--- Exercise data Enclosed Below ---
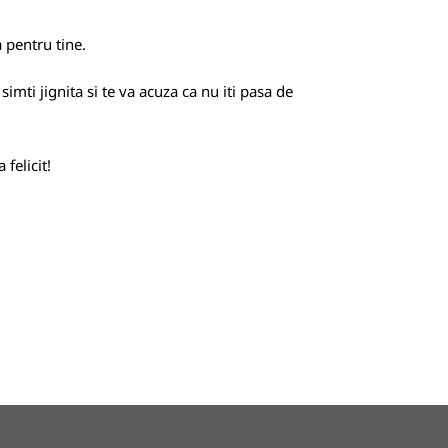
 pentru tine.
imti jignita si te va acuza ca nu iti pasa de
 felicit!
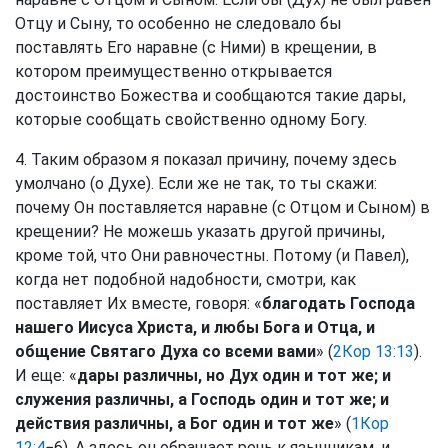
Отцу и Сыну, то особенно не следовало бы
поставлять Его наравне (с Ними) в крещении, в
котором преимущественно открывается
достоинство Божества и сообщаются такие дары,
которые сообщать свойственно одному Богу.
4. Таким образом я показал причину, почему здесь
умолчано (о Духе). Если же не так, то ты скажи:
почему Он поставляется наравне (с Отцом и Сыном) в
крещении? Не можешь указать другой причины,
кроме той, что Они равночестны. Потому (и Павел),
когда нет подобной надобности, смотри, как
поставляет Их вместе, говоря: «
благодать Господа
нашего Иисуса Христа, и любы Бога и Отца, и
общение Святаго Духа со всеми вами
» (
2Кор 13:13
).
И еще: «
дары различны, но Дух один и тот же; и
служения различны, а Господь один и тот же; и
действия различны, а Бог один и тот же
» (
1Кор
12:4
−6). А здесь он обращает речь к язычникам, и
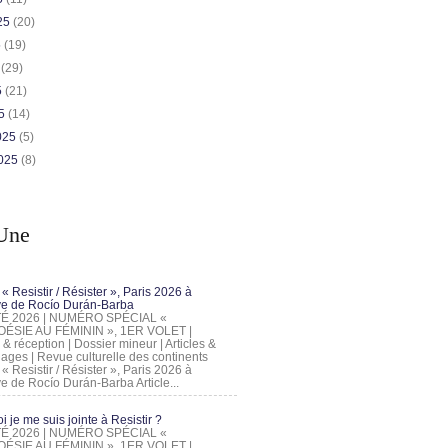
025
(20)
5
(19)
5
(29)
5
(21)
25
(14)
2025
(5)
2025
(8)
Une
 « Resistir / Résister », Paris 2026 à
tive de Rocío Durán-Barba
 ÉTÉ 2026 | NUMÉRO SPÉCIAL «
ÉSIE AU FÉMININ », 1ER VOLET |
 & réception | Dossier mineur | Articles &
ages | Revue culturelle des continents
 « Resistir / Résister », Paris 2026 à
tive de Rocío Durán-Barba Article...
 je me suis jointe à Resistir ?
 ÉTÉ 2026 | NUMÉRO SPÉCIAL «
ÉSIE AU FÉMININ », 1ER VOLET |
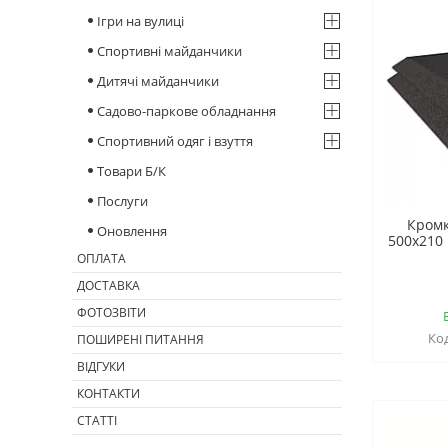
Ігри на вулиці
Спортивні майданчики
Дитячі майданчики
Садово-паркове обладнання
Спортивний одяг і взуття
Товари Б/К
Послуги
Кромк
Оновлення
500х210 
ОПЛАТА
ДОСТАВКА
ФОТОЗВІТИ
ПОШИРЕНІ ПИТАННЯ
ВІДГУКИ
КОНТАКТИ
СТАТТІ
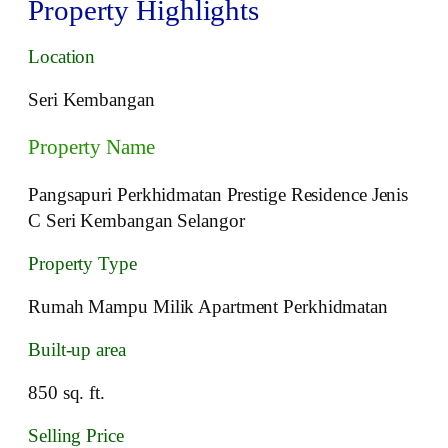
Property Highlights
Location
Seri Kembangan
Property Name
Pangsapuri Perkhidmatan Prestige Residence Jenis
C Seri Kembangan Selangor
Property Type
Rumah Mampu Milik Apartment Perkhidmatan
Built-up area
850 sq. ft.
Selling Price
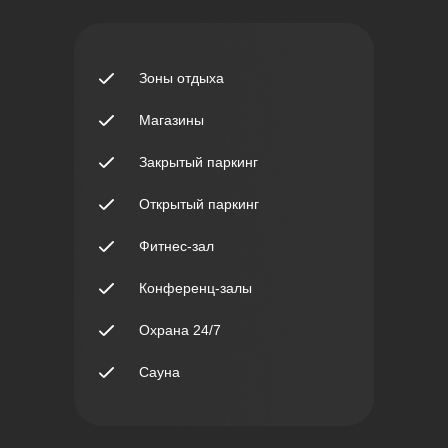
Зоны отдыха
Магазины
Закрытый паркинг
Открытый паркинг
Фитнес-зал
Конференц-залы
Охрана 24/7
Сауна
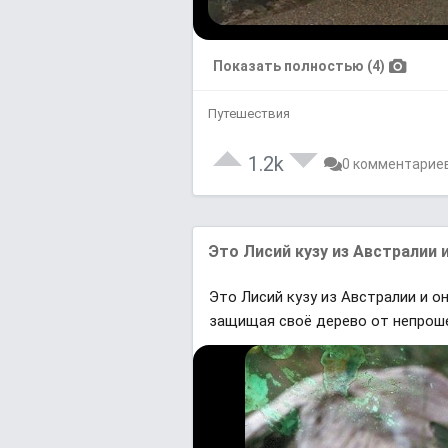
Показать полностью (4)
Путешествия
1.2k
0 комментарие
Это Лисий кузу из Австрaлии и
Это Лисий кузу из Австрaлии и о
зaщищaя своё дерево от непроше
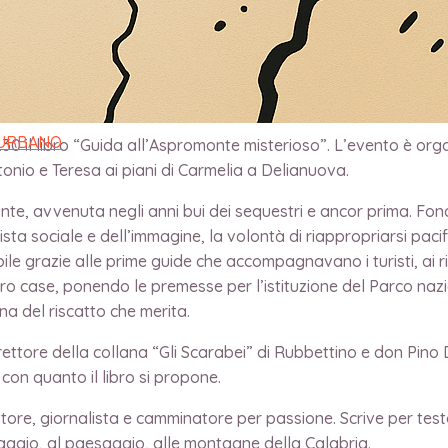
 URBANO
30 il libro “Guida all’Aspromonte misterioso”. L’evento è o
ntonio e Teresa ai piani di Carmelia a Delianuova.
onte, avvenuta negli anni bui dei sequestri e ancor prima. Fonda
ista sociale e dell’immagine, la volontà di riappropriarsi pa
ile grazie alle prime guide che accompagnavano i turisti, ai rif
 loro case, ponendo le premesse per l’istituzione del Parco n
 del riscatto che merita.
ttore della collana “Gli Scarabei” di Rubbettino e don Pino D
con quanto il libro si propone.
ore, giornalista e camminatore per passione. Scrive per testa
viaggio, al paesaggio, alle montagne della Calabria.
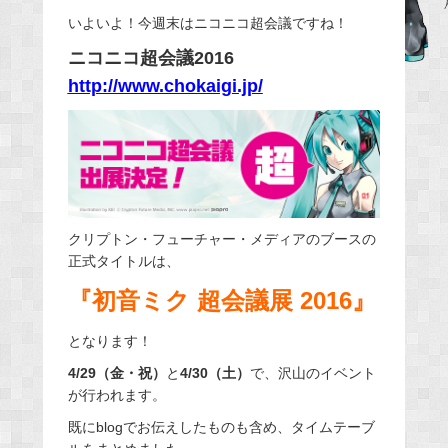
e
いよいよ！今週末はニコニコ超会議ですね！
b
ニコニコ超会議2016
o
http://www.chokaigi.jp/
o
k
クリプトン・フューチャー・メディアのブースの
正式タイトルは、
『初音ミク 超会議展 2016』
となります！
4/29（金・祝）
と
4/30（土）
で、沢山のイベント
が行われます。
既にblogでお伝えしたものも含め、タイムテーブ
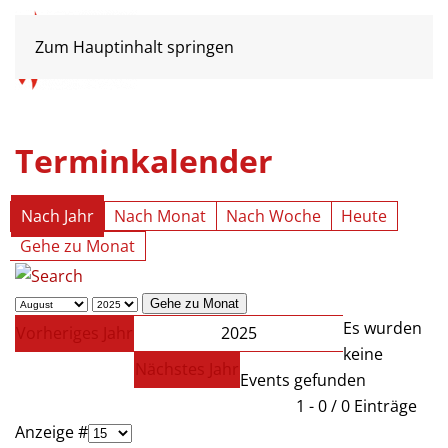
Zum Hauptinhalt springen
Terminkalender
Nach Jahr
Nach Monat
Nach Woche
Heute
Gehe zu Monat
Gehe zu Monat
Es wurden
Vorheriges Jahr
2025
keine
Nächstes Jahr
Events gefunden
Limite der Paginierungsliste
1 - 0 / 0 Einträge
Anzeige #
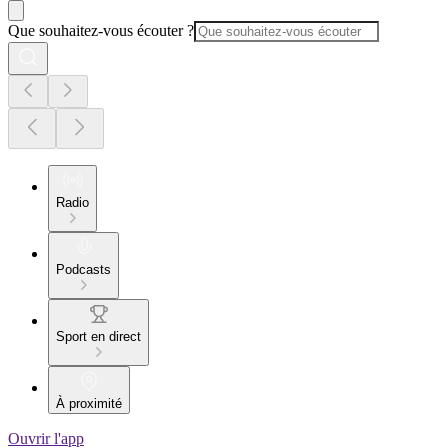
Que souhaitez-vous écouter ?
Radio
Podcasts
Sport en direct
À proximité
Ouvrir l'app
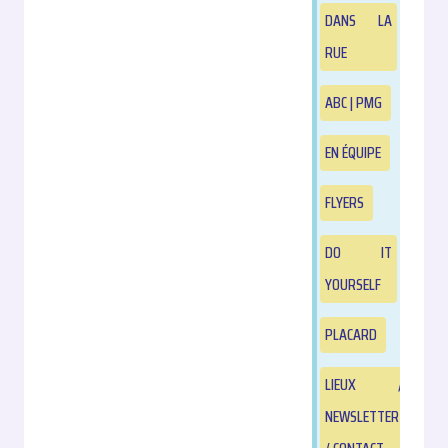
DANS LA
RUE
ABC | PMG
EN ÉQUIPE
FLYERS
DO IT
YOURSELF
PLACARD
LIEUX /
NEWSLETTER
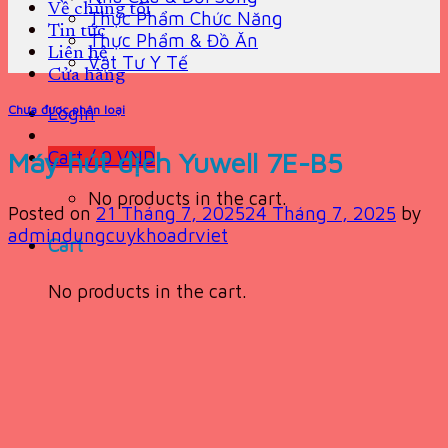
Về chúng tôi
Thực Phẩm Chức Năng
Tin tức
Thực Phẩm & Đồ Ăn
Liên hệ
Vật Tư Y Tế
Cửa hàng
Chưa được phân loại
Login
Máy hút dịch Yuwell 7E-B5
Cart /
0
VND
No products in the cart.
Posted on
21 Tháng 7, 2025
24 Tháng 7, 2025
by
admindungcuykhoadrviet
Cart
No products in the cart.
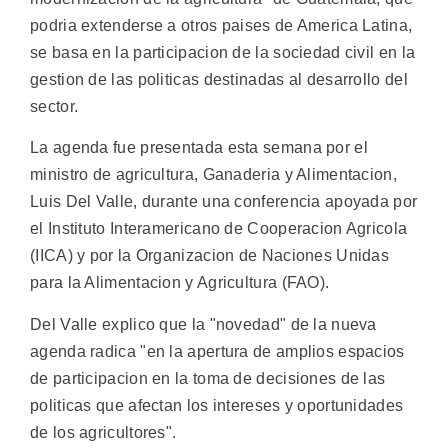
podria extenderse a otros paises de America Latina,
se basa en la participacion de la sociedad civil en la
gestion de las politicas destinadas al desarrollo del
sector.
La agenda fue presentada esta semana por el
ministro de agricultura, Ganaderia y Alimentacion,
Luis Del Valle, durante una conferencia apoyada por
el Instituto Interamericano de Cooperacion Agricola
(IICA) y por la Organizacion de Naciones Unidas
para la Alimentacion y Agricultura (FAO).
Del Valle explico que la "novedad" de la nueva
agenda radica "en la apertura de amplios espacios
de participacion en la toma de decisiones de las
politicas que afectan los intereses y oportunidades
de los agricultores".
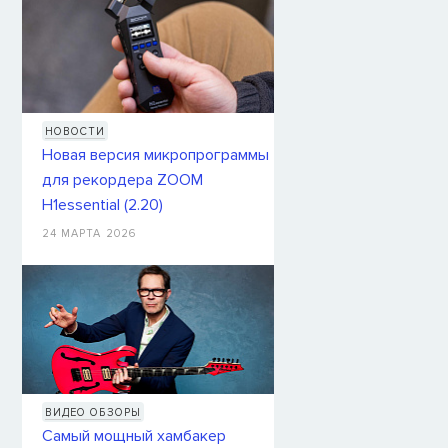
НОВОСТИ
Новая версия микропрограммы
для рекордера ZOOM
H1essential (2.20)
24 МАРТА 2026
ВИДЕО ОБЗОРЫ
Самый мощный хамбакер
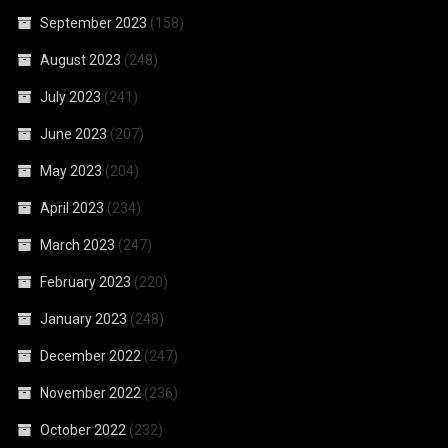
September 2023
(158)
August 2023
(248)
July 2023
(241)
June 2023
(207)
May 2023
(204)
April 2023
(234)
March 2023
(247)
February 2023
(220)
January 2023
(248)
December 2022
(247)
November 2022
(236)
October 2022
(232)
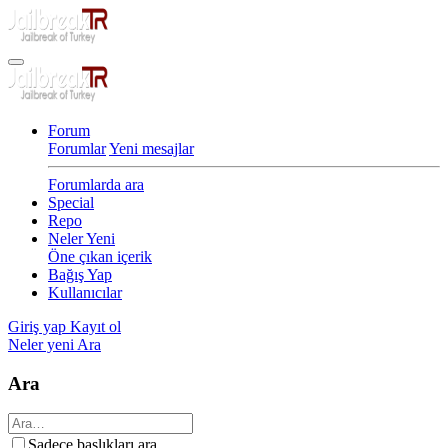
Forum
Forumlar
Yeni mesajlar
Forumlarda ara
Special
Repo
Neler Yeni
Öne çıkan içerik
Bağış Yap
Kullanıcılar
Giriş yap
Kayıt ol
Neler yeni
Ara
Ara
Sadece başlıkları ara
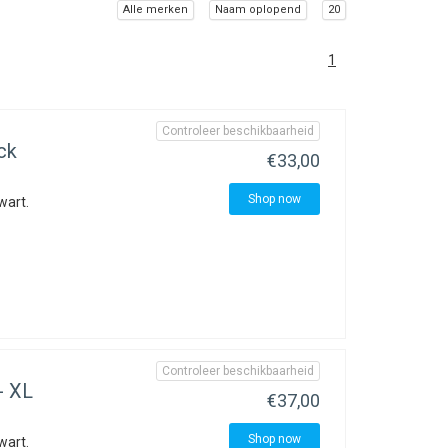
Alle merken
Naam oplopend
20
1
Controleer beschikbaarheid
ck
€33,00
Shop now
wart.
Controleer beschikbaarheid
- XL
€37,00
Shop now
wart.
--- End of Enclosed Exercise data ---
• Exercise goal: Your answer should be the lines from the first record down to the line containing "4. Таким образом", restated exactly, with no pictures.

• Answer for this exercise:
 pentru tine.
imti jignita si te va acuza ca nu iti pasa de
 felicit!
Отцу и Сыну, то особенно не следовало бы
поставлять Его наравне (с Ними) в крещении, в
котором преимущественно открывается
достоинство Божества и сообщаются такие дары,
которые сообщать свойственно одному Богу.
4. Таким образом я показал причину, почему здесь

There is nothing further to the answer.